▶ Problem to work on
All lines of the material below that include the string "DYNASET" are to be copied.

▶ Raw data
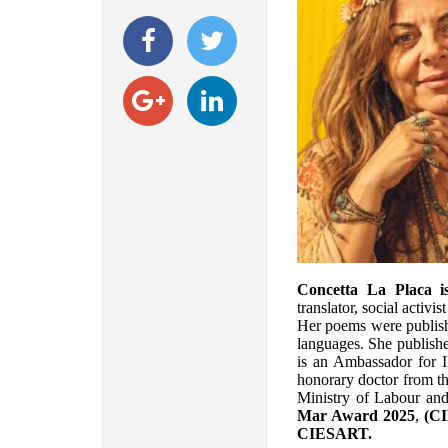
Concetta La Placa 
translator, social activi
Her poems were publishe
languages. She publishe
is an Ambassador for 
honorary doctor from t
Ministry of Labour and
Mar Award 2025
,
(C
CIESART.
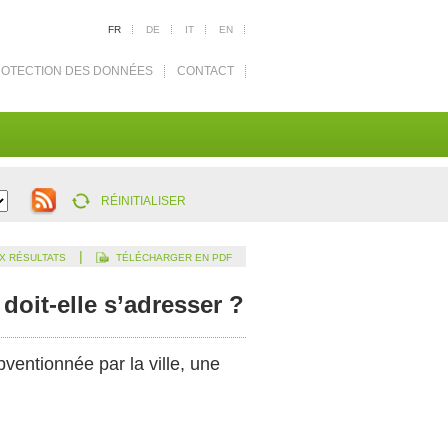
FR
DE
IT
EN
OTECTION DES DONNÉES
CONTACT
RÉINITIALISER
|
X RÉSULTATS
TÉLÉCHARGER EN PDF
doit-elle s’adresser ?
bventionnée par la ville, une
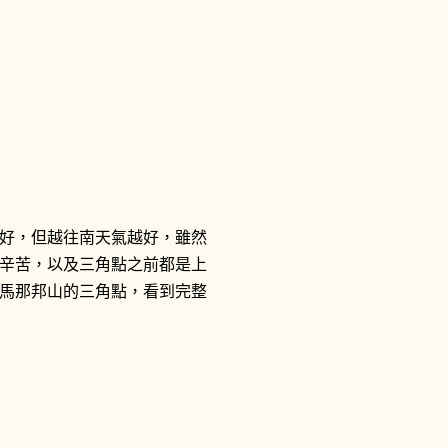
好，但越往南天氣越好，雖然
辛苦，以及三角點之前都是上
馬那邦山的三角點，看到完整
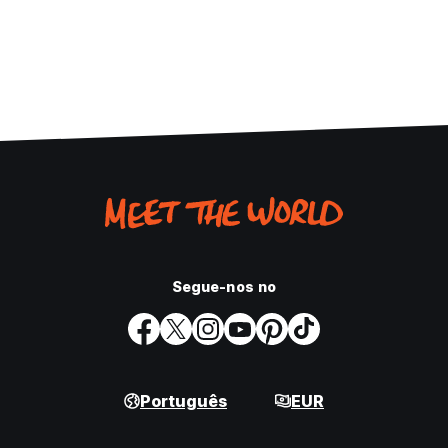
Segue-nos no
Português
EUR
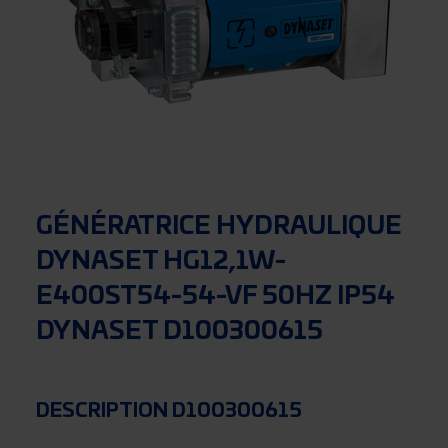
GÉNÉRATRICE HYDRAULIQUE
DYNASET HG12,1W-
E400ST54-54-VF 50HZ IP54
DYNASET D100300615
DESCRIPTION D100300615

▶ Solution
DYNASET HG12,1W-
DYNASET D100300615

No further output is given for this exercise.